It is a year to the day that the first coronavirus case was reported in Wales.

On the one-year anniversary First Minister, Mark Drakeford urged the public to keep staying at home.

“Today marks a year since the first coronavirus case was reported in Wales,” said the First Minister.

“The last year has been a long and extremely difficult one, where everyone has had to sacrifice so much.

“My thoughts are with the friends and family of all those we’ve lost to this cruel disease.”

Mr Drakeford said that the world we are living in now was impossible to imagine a year ago.

“It was impossible to imagine then that we would still be living in a very different world a year on,” he said.

“ The vaccine offers hope for the future, but we’re not there yet. For now, we still need to stay home.

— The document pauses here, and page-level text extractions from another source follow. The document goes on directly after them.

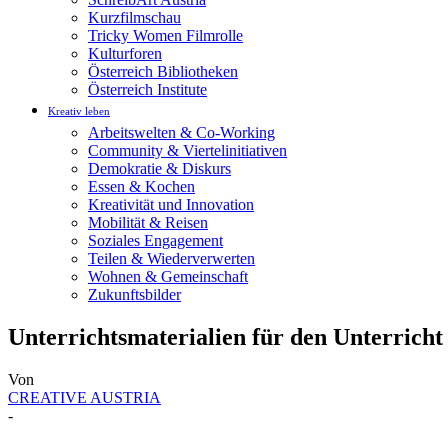
Kurzfilmschau
Tricky Women Filmrolle
Kulturforen
Österreich Bibliotheken
Österreich Institute
Kreativ leben
Arbeitswelten & Co-Working
Community & Viertelinitiativen
Demokratie & Diskurs
Essen & Kochen
Kreativität und Innovation
Mobilität & Reisen
Soziales Engagement
Teilen & Wiederverwerten
Wohnen & Gemeinschaft
Zukunftsbilder
Unterrichtsmaterialien für den Unterrich
Von
CREATIVE AUSTRIA
-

“Diolch for everything you’ve done and continue to do to keep Wales safe.”

On today’s anniversary Dr Eleri Davies, incident director for the Novel Coronavirus (Covid-19) outbreak response at Public Health Wales, a million vaccines have now been delivered.

“It was one year ago today, on February,28 2020 that the first case of coronavirus was announced in Wales,” she said.

“I am pleased to report that one year later, as of Saturday 27 February 2021, Wales has now delivered more than 1 million first and second doses of COVID-19 vaccinations.

“Furthermore, as of yesterday, 27 February 2021, the weekly incidence of COVID-19 infections in all local authority areas throughout Wales has fallen below 100 cases per 100,000 population. This is encouraging, but we must continue following the rules and guidelines to maintain this trend.

“The public should be aware that the level 4 restrictions remain in place in order to keep infection rates falling and that you should stay at home, meet only the people you live with, work from home if you can, wear a face covering where required, wash your hands regularly and stay two metres from anyone you do not live with.”